**Dataset records**

<<<<

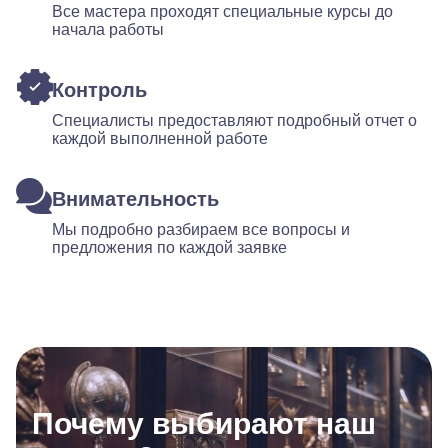
Все мастера проходят специальные курсы до
начала работы
Контроль
Специалисты предоставляют подробный отчет о
каждой выполненной работе
Внимательность
Мы подробно разбираем все вопросы и
предложения по каждой заявке
Почему выбирают наш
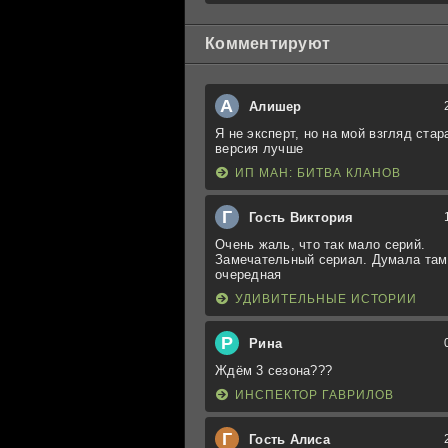
Комментируют
А
Алишер
Я не эксперт, но на мой взгляд стар
версия лучше
ИП МАН: БИТВА КЛАНОВ
Г
Гость Виктория
Очень жаль, что так мало серий.
Замечательный сериал. Думала там
очередная
УДИВИТЕЛЬНЫЕ ИСТОРИИ
Р
Рина
Ждём 3 сезона???
ИНСПЕКТОР ГАВРИЛОВ
Г
Гость Алиса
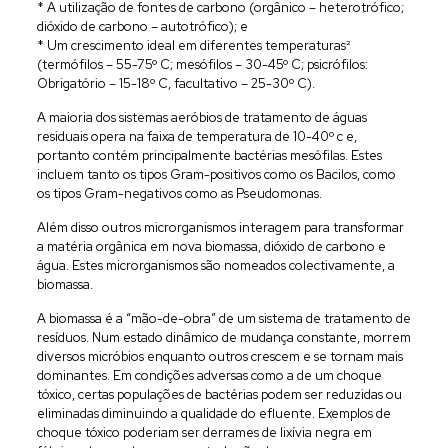
* A utilização de fontes de carbono (orgânico – heterotrófico;
dióxido de carbono – autotrófico); e
* Um crescimento ideal em diferentes temperaturas²
(termófilos – 55-75º C; mesófilos – 30-45º C; psicrófilos:
Obrigatório – 15-18º C, facultativo – 25-30º C).
A maioria dos sistemas aeróbios de tratamento de águas
residuais opera na faixa de temperatura de 10-40º c e,
portanto contém principalmente bactérias mesófilas. Estes
incluem tanto os tipos Gram-positivos como os Bacilos, como
os tipos Gram-negativos como as Pseudomonas.
Além disso outros microrganismos interagem para transformar
a matéria orgânica em nova biomassa, dióxido de carbono e
água. Estes microrganismos são nomeados colectivamente, a
biomassa.
A biomassa é a “mão-de-obra” de um sistema de tratamento de
resíduos. Num estado dinâmico de mudança constante, morrem
diversos micróbios enquanto outros crescem e se tornam mais
dominantes. Em condições adversas como a de um choque
tóxico, certas populações de bactérias podem ser reduzidas ou
eliminadas diminuindo a qualidade do efluente. Exemplos de
choque tóxico poderiam ser derrames de lixívia negra em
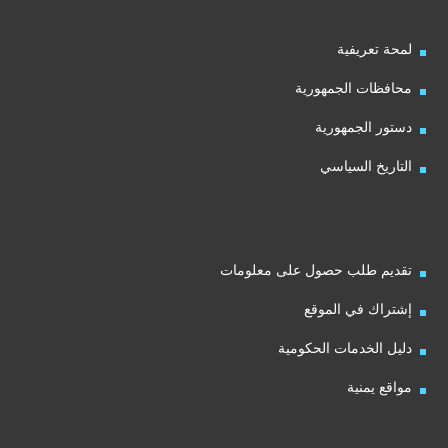
لمحة تعريفية
محافظات الجمهورية
دستور الجمهورية
التاريخ السياسي
تقديم طلب حصول على معلومات
إشتراك في الموقع
دليل الخدمات الحكومية
مواقع يمنية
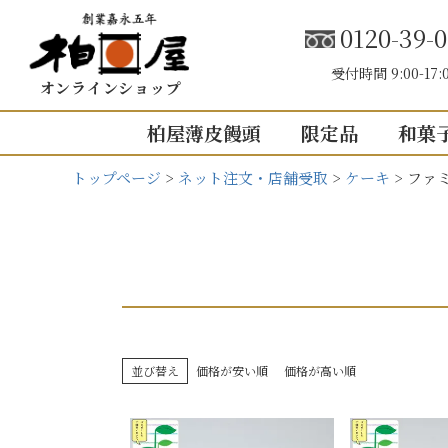
0120-39-0
受付時間 9:00-17:
オンラインショップ
柏屋薄皮饅頭
限定品
和菓
トップページ
ネット注文・店舗受取
ケーキ
ファ
こしあん
内祝い（お返し
結婚内祝い
結婚式引き出
出産内祝い
快気祝い
5個入り
8個入り
5
並び替え
価格が安い順
価格が高い順
入園・入学の
10個入り
16個入り
1
その他の内祝
mini
せいろ薄皮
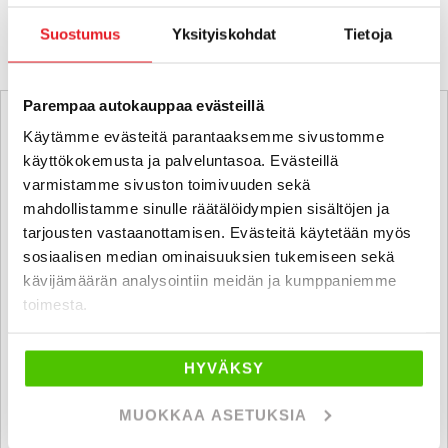
KATSO VASTAAVANLAISET AUTOT
Suostumus
Yksityiskohdat
Tietoja
Parempaa autokauppaa evästeillä
Käytämme evästeitä parantaaksemme sivustomme
käyttökokemusta ja palveluntasoa. Evästeillä
varmistamme sivuston toimivuuden sekä
mahdollistamme sinulle räätälöidympien sisältöjen ja
tarjousten vastaanottamisen. Evästeitä käytetään myös
sosiaalisen median ominaisuuksien tukemiseen sekä
kävijämäärän analysointiin meidän ja kumppaniemme
toimesta.
HYVÄKSY
MUOKKAA ASETUKSIA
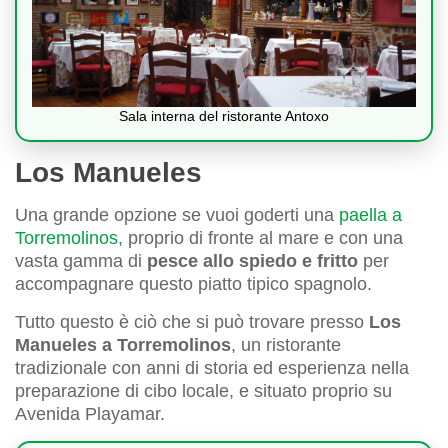
Sala interna del ristorante Antoxo
Los Manueles
Una grande opzione se vuoi goderti una
paella a
Torremolinos
, proprio di fronte al mare e con una
vasta gamma di
pesce allo spiedo e fritto
per
accompagnare questo piatto tipico spagnolo.
Tutto questo è ciò che si può trovare presso
Los
Manueles a Torremolinos
, un ristorante
tradizionale con anni di storia ed esperienza nella
preparazione di cibo locale, e situato proprio su
Avenida Playamar.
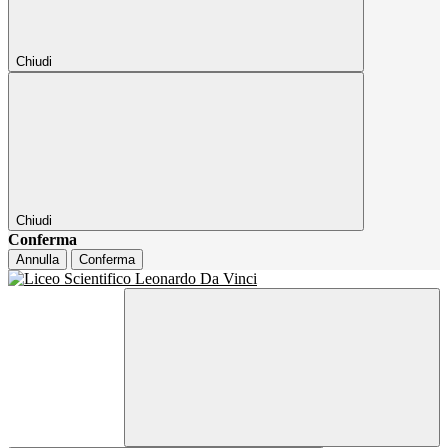
Chiudi
Chiudi
Conferma
Annulla
Conferma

>>>>

**WHAT THE TASK ASKS**
Some lines above hold the word "como". Copy all of them.

**TASK OUTPUT**
incluem tanto os tipos Gram-positivos como os Bacilos, como
os tipos Gram-negativos como as Pseudomonas.
dominantes. Em condições adversas como a de um choque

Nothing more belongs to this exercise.